Une liberté locale supprimée
Jusqu’au vote de ce texte N° 2025-444 du 21 mai 2025, dans les communes de moins de 1.000 habitants, le système électoral permettait l’expression d’une véritable démocratie. N’importe quel citoyen pouvait, non seulement constituer une liste avec un nombre de candidats égal ou non au nombre de sièges à pourvoir, mais il était aussi possible de faire acte de candidature individuellement. Par le jeu du panachage l’électeur pouvait, lui aussi, composer la liste qui représentait ses préférences en fonction de la notoriété, de la compétence, qu’il reconnaissait à telle ou tel de ses concitoyens ou même tout simplement en fonction de la sympathie qu’il portait à celles ou ceux qu’il choisissait. On pouvait ainsi avoir des élus parmi les habitants qui n’avaient pas fait acte de candidature mais que les électeurs estimaient compétents et dignes de la fonction.

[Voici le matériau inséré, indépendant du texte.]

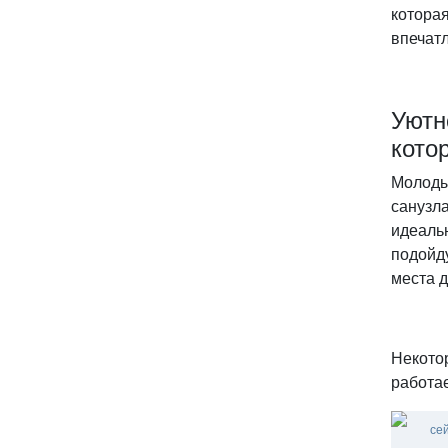
котора
впечат
Уютн
кото
Молоды
санузла
идеаль
подойду
места д
Некотор
работа
се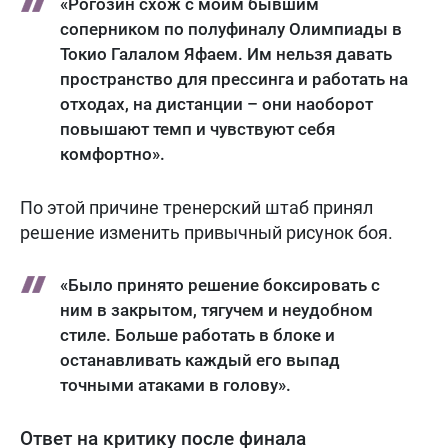
«Рогозин схож с моим бывшим
соперником по полуфиналу Олимпиады в
Токио Галалом Яфаем. Им нельзя давать
пространство для прессинга и работать на
отходах, на дистанции – они наоборот
повышают темп и чувствуют себя
комфортно».
По этой причине тренерский штаб принял
решение изменить привычный рисунок боя.
«Было принято решение боксировать с
ним в закрытом, тягучем и неудобном
стиле. Больше работать в блоке и
останавливать каждый его выпад
точными атаками в голову».
Ответ на критику после финала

Du fait de la nouvelle loi cette démocratie directe et participative est supprimée et 68 % des communes de France n’ont, en 2026, qu’une seule liste, sans panachage possible, alternant strictement un candidat masculin et une candidate femme (jusqu’à ce que certains contestent ce classement binaire), ce qui ne permet aucun choix. Et on ose qualifier ce texte liberticide de garantie de la vitalité de la démocratie qu’il supprime !
Il serait bon que des élus nationaux prennent conscience de ce fiasco électoral et proposent de revenir au statut quo ante en y ajoutant, pour qu’un maximum d’électeurs se sentent directement concernés par la vie locale, que ces règles et pratiques antérieures bénéficient à toutes les communes de moins de 1.500 habitants.
Nul ne pourrait dire, comme aujourd’hui, que dans l’immense majorité des communes de France le résultat du scrutin est connu avant le vote.